Mr. Nunes headed the House Permanent Select Committee on Intelligence in 2017-18 when he opened a new investigation into how the FBI abused the Foreign Intelligence Surveillance Act (FISA) to obtain warrants.

He rankled Mr. McCabe by demanding documents, some of which the bureau refused to turn over. Mr. Nunes proved that the FBI relied greatly on the dossier, a product financed by the Clinton campaign and the Democratic National Committee, to investigate the other party.

Mr. Nunes released a statement Tuesday:

“Andy McCabe was fired from the FBI for lying and leaking, and many of the stories he’s telling on his book tour are transparently self-serving. Although I cannot comment on the content of Gang of Eight briefings, it’s preposterous to deny that the FBI was investigating Donald Trump from the moment it opened its investigation in mid-2016.”

Mr.
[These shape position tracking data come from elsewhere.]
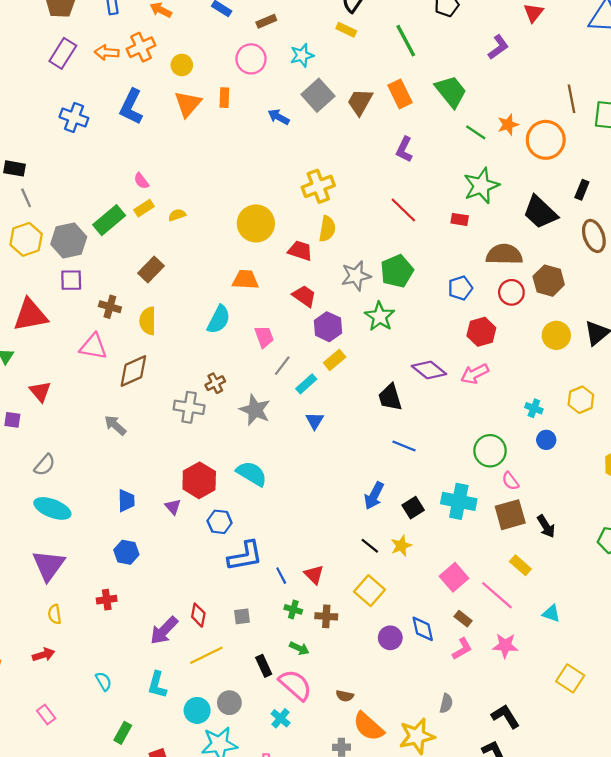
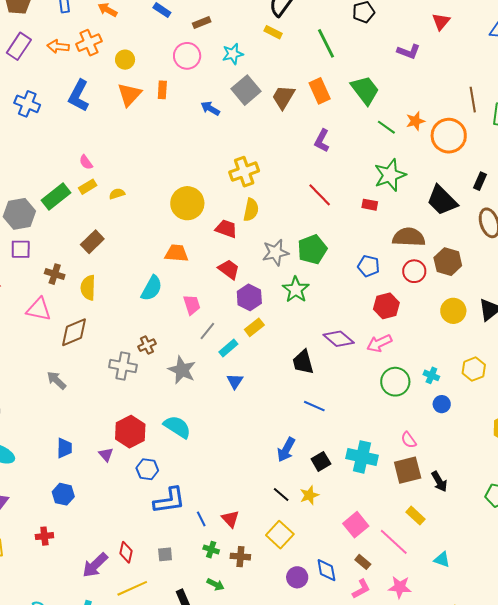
purple L-shape: (498, 47) -> (409, 51), turned 55
blue pentagon: (460, 288) -> (369, 266), turned 30
green circle: (490, 451) -> (395, 382), moved

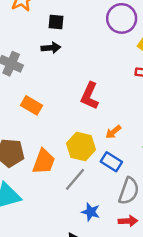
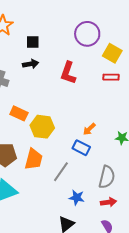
red L-shape: (90, 96) -> (68, 73), moved
yellow hexagon: (81, 146) -> (42, 127), moved
blue rectangle: (111, 162) -> (81, 148), moved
McCabe tells an anecdote about the New York Times and then-White House chief of staff Reince Priebus that is at odds with Mr. Priebus’ telling.
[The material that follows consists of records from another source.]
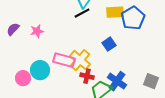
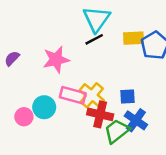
pink star: (37, 31) -> (56, 60), moved, size x1.6
blue square: (109, 44) -> (128, 96), moved, turned 32
red cross: (87, 76) -> (100, 114), size x1.5

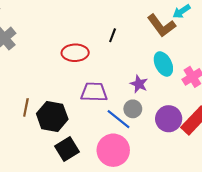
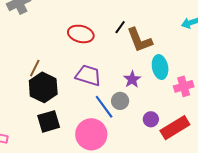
brown L-shape: (161, 26) -> (140, 40), moved
brown line: (26, 107) -> (35, 68), moved
purple circle: (169, 119) -> (151, 119), size x0.6

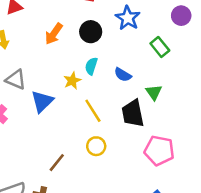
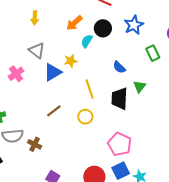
cyan semicircle: (91, 66) -> (87, 41), moved
yellow star: (72, 81) -> (71, 61), moved
pink pentagon: (159, 151) -> (120, 144), moved
brown line: (57, 163) -> (54, 111), moved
The focus was on the Times’ February 2017 banner headline story. It said U.S. intelligence owned a significant amount of phone records and intercepted communications between the Trump campaign and Russian intelligence for a year before the November election. A sure bombshell––except it wasn’t true.

Here is how Mr. McCabe described his encounter with Mr. Priebus at the White House:

“The week after my commitment was questioned, Reince Priebus asked me to speak with reporters to refute a story in The New York Times. When I told him I could not, because doing so would violate the FBI’s policy of not confirming or denying FISA coverage, he told me that I, personally, and the FBI as a whole, were ‘not being good partners.’”

Mr. Priebus tells a far different story as he related to Fox News’ Howard Kurtz.

After the Times’s story ran, Mr. McCabe volunteered to Mr. Priebus that the Times story was wrong.

“We want you to know that everything in this New York Times story is bull——,” Mr. Priebus quoted Mr. McCabe as saying.

Mr. Priebus asked if the FBI would tell the public. Mr. McCabe checked at headquarters and said he could not.

The next thing Mr. Priebus knows is that the FBI is leaking to CNN that the White House pressed the bureau to knock down the story––––a story Mr. McCabe had said was wrong. Mr. Priebus wondered if the whole encounter had been a setup.

Later that year, then-FBI Director James Comey told the Senate Select Committee on Intelligence that the Times story was so wrong he immediately warned congressional leaders not to cite it.

That same committee today hasn’t found direct evidence of Trump-Russia election collusion, Richard Burr, North Carolina Republican and panel chairman, says.